Task description → Take every line from the data that has the word "PROJECTK" in it.

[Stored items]
━━━━━━━━━━━━━━━━━━━━
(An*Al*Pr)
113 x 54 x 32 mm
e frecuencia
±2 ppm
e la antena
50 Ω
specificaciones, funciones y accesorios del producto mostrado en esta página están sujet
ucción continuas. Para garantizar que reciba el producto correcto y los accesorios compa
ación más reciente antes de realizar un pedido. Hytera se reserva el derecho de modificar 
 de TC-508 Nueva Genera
━━━━━━━━━━━━━━━━━━━━
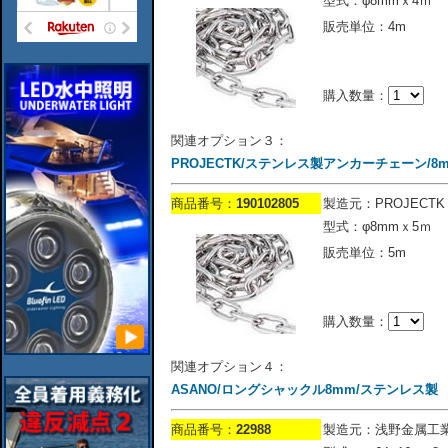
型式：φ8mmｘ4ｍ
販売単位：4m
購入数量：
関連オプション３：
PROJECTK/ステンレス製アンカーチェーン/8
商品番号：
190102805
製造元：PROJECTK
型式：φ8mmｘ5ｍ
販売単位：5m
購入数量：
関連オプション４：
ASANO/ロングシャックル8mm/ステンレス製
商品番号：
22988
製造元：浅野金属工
━━━━━━━━━━━━━━━━━━━━
Solution for this task →
PROJECTK/ステンレス製アンカーチェーン/8
製造元：PROJECTK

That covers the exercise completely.